Although I never had great aspirations of owning my own business when I was younger, I’ve now been at the helms of Personality Junkie for over a decade. When I first started this site, I didn’t really think of it as a business per se, but more as a creative platform for sharing my ideas. As time passed and the site continued to grow, however, I began taking the business and marketing side of things a bit more seriously, including topics like SEO, advertising, user experience, etc.
Despite my business-related curiosities, I still find myself experiencing a sense of reluctance and resistance toward much of the business advice I encounter. I’ve also noticed that other intuitive (I) introverts (N)—INFP, INFJ, INTP, and INTJ types—often exhibit a similar response. INFJs and INFPs, in particular, seem disposed to a gut reaction of “icky” or “no thanks” to all things business. In this post, we’ll touch on reasons for INFP, INFJ, INTP and INTJ wariness toward business and marketing careers, maxims, and practices.
“Business is Too Mundane & Uninspiring”
Running a business typically requires much in the way of practical maintenance. Bills need to get paid, ledgers kept, floors swept, buildings maintained, etc. Even online businesses require a fair amount of technical attention and upkeep, not to mention customer service. Hence, from a Myers-Briggs perspective, operating a business might be seen as better suited for sensors (S), that is, for types who enjoy handling practical tasks and details.
A counterpoint to this might suggest that intuitive business owners aren’t required to do the routine work because they can simply delegate it to others. Doing so can free up more time to do the things they enjoy, such as developing the company’s identity, vision, product ideas, etc. But overseeing employees is not without its headaches, which can make introverts, in particular, reluctant to add staff. Indeed, it’s not always clear to IN types whether they should continue juggling all the business tasks themselves, or if they should take the risk of hiring more employees.

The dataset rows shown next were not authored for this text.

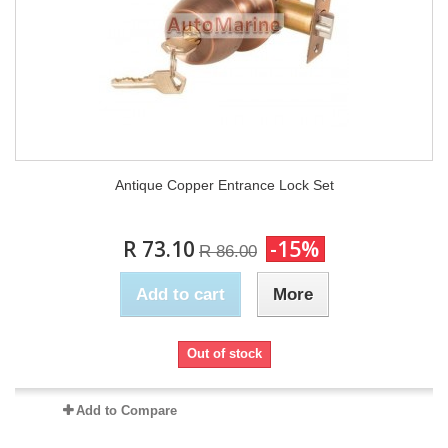
Antique Copper Entrance Lock Set
R 73.10
-15%
R 86.00
Add to cart
More
Out of stock
Add to Compare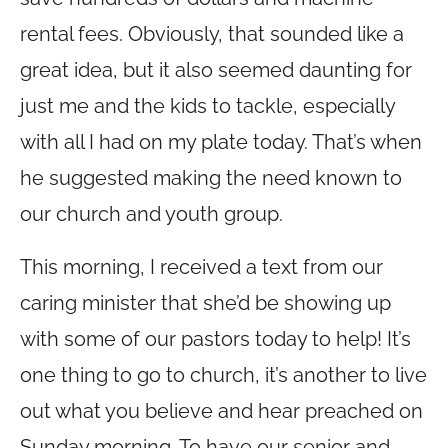
rental fees. Obviously, that sounded like a
great idea, but it also seemed daunting for
just me and the kids to tackle, especially
with all I had on my plate today. That’s when
he suggested making the need known to
our church and youth group.
This morning, I received a text from our
caring minister that she’d be showing up
with some of our pastors today to help! It’s
one thing to go to church, it’s another to live
out what you believe and hear preached on
Sunday morning. To have our senior and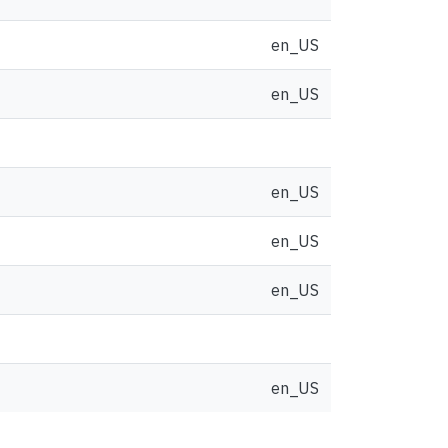
en_US
en_US
en_US
en_US
en_US
en_US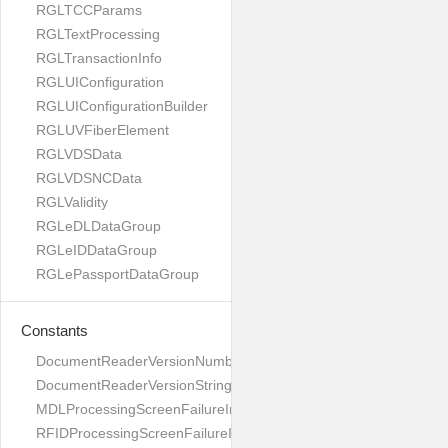
RGLTCCParams
RGLTextProcessing
RGLTransactionInfo
RGLUIConfiguration
RGLUIConfigurationBuilder
RGLUVFiberElement
RGLVDSData
RGLVDSNCData
RGLValidity
RGLeDLDataGroup
RGLeIDDataGroup
RGLePassportDataGroup
Constants
DocumentReaderVersionNumber
DocumentReaderVersionString
MDLProcessingScreenFailureImage
RFIDProcessingScreenFailureImage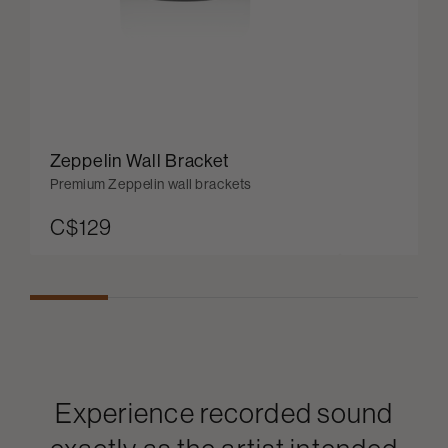
Zeppelin Wall Bracket
Premium Zeppelin wall brackets
C$129
Experience recorded sound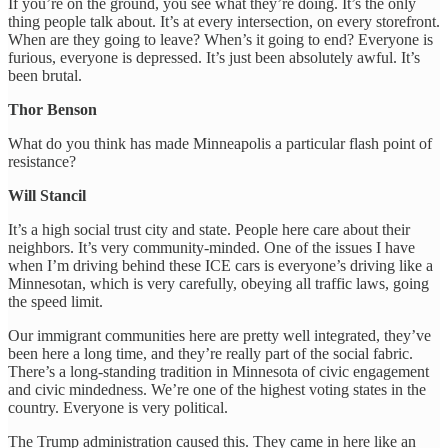
If you’re on the ground, you see what they’re doing. It’s the only
thing people talk about. It’s at every intersection, on every storefront.
When are they going to leave? When’s it going to end? Everyone is
furious, everyone is depressed. It’s just been absolutely awful. It’s
been brutal.
Thor Benson
What do you think has made Minneapolis a particular flash point of
resistance?
Will Stancil
It’s a high social trust city and state. People here care about their
neighbors. It’s very community-minded. One of the issues I have
when I’m driving behind these ICE cars is everyone’s driving like a
Minnesotan, which is very carefully, obeying all traffic laws, going
the speed limit.
Our immigrant communities here are pretty well integrated, they’ve
been here a long time, and they’re really part of the social fabric.
There’s a long-standing tradition in Minnesota of civic engagement
and civic mindedness. We’re one of the highest voting states in the
country. Everyone is very political.
The Trump administration caused this. They came in here like an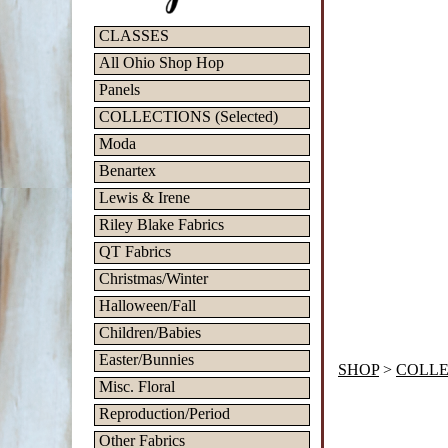
CLASSES
All Ohio Shop Hop
Panels
COLLECTIONS (Selected)
Moda
Benartex
Lewis & Irene
Riley Blake Fabrics
QT Fabrics
Christmas/Winter
Halloween/Fall
Children/Babies
Easter/Bunnies
SHOP
>
COLLEC
Misc. Floral
Reproduction/Period
Other Fabrics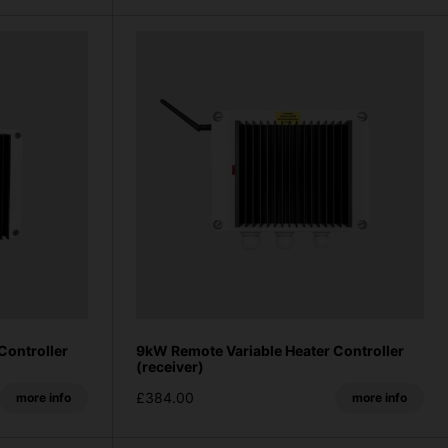
Controller
9kW Remote Variable Heater Controller
(receiver)
£384.00
more info
more info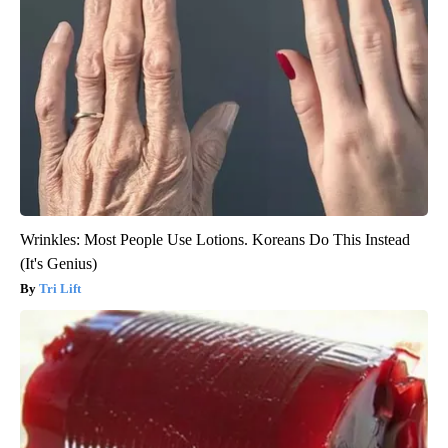
Wrinkles: Most People Use Lotions. Koreans Do This Instead
(It's Genius)
Tri Lift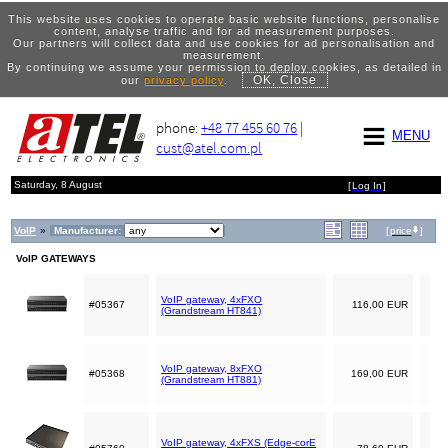
This website uses cookies to operate basic website functions, personalise
content, analyse traffic and for ad measurement purposes.
Our partners will collect data and use cookies for ad personalisation and
measurement.
By continuing we assume your permission to deploy cookies, as detailed in
OK, Close
our
privacy policy
.
phone:
+48 77 455 60 76
|
MENU
cust@atel.com.pl
Saturday, 8 August
[
Log In
]
VoIP
»
Manufacturer:
[
price
]
VoIP GATEWAYS
VoIP gateway, 4xFXO
#05367
116,00 EUR
(Grandstream HT841)
VoIP gateway, 8xFXO
#05368
169,00 EUR
(Grandstream HT881)
VoIP gateway, 4xFXS (Edge-corE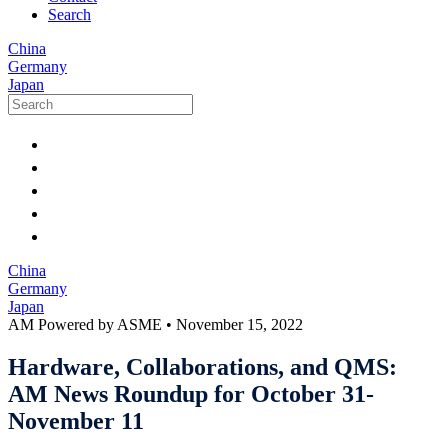
Search
China
Germany
Japan
China
Germany
Japan
AM Powered by ASME
•
November 15, 2022
Hardware, Collaborations, and QMS:
AM News Roundup for October 31-
November 11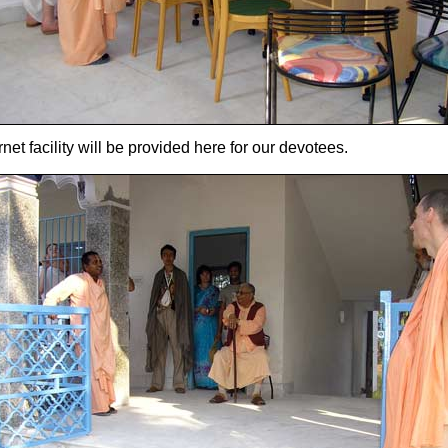
rnet facility will be provided here for our devotees.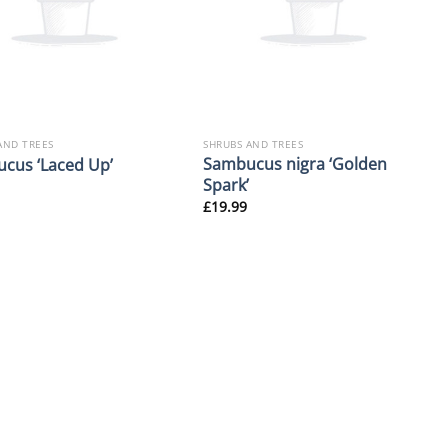
AND TREES
SHRUBS AND TREES
Sambucus nigra ‘Golden
cus ‘Laced Up’
Spark’
£
19.99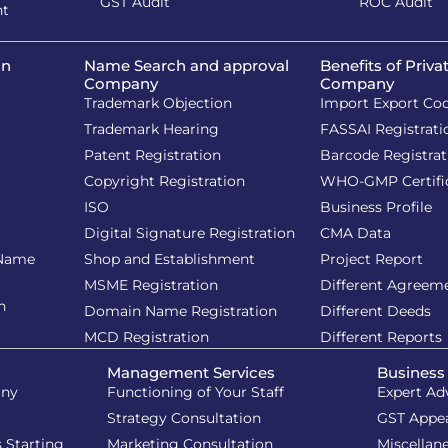
GST Audit
ROC Audit
nt
on
Name Search and approval
Benefits of Priva
Company
Company
Trademark Objection
Import Export Co
Trademark Hearing
FASSAI Registrati
Patent Registration
Barcode Registrat
Copyright Registration
WHO-GMP Certifi
ISO
Business Profile
Digital Signature Registration
CMA Data
 Name
Shop and Establishment
Project Report
MSME Registration
Different Agreem
n
Domain Name Registration
Different Deeds
MCD Registration
Different Reports
Management Services
Business
iny
Functioning of Your Staff
Expert Ad
Strategy Consultation
GST Appe
 Starting
Marketing Consultation
Miscellan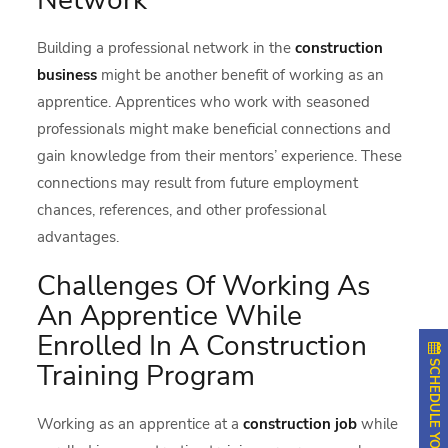
Building a professional network in the
construction
business
might be another benefit of working as an
apprentice. Apprentices who work with seasoned
professionals might make beneficial connections and
gain knowledge from their mentors’ experience. These
connections may result from future employment
chances, references, and other professional
advantages.
Challenges Of Working As
An Apprentice While
Enrolled In A Construction
Training Program
Working as an apprentice at a
construction job
while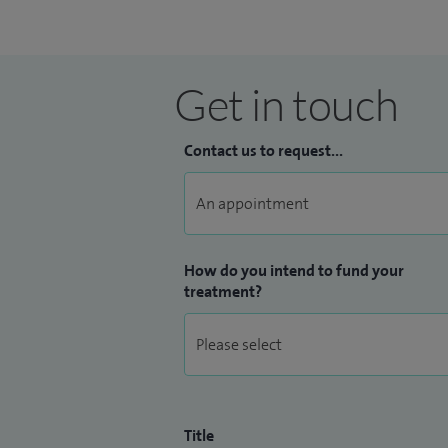
Get in touch
Contact us to request...
How do you intend to fund your
treatment?
Title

The notion that business careers are “uninspiring” is also commonplace among IN types. Again, I think this largely stems from the belief that a business, once established, is predominantly focused on maintenance rather than perpetual creative development. Because N types have a strong desire for ongoing creative activity, many are terrified of drowning in a sea of mundane tasks and details. Indeed, this is why many are enamored with art and freelancing, roles which allow them to prioritize creative freedom above all else.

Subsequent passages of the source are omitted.